*** RECORDS SUPPLIED Section Begins ***

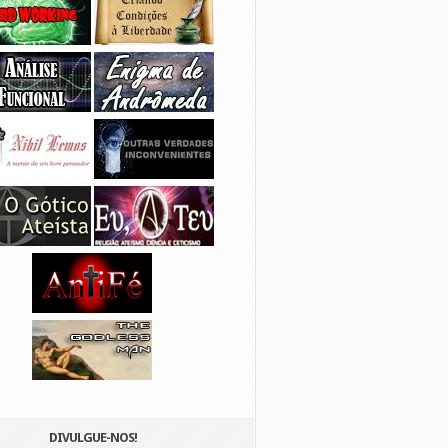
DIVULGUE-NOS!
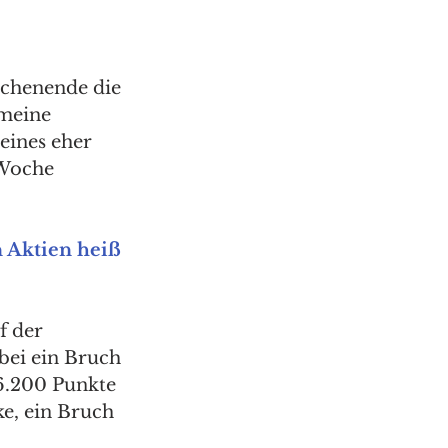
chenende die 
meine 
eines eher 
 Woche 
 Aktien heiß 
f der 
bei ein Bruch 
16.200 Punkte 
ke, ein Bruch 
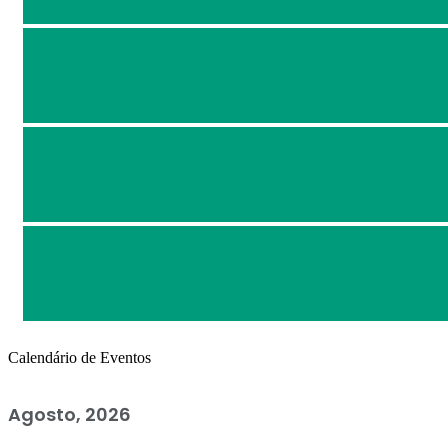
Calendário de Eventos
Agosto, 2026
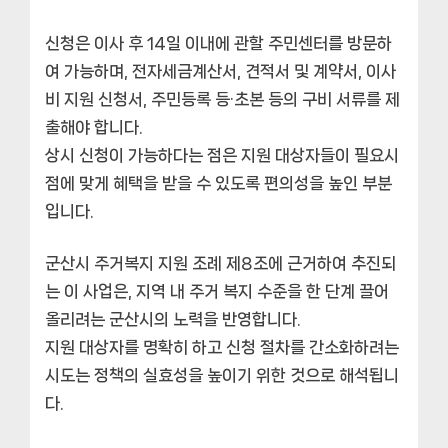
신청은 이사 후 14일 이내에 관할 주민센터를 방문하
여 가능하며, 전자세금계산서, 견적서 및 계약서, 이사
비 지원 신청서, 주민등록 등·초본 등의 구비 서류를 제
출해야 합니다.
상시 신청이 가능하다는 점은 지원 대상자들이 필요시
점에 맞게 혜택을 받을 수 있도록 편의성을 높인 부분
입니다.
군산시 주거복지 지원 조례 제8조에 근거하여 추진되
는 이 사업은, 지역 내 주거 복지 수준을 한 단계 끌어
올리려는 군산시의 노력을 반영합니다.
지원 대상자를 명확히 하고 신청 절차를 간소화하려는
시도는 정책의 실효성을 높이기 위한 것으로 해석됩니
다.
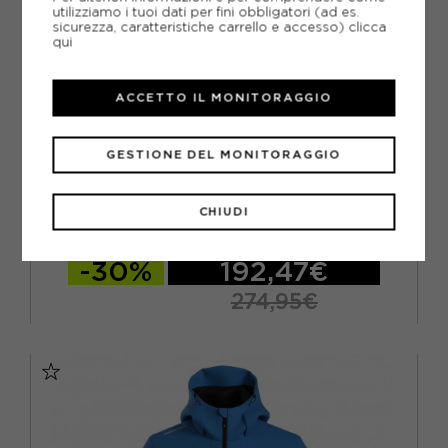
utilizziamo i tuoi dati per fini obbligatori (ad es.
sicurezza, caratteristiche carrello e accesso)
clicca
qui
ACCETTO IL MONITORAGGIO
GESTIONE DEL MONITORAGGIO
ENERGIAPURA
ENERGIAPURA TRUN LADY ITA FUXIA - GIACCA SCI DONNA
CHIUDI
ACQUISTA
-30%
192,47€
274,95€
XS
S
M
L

*** RECORDS SUPPLIED Section Ends ***

Leaving out the pictures, restate word for word the lines above from the one containing "올리려는 군산시의 노력을 반영합니다." through the end of the records, both ends included.

▸ **TASK RESPONSE**:
올리려는 군산시의 노력을 반영합니다.
지원 대상자를 명확히 하고 신청 절차를 간소화하려는
시도는 정책의 실효성을 높이기 위한 것으로 해석됩니
다.
utilizziamo i tuoi dati per fini obbligatori (ad es.
sicurezza, caratteristiche carrello e accesso)
clicca
qui
ACCETTO IL MONITORAGGIO
GESTIONE DEL MONITORAGGIO
ENERGIAPURA
ENERGIAPURA TRUN LADY ITA FUXIA - GIACCA SCI DONNA
CHIUDI
ACQUISTA
-30%
192,47€
274,95€
XS
S
M
L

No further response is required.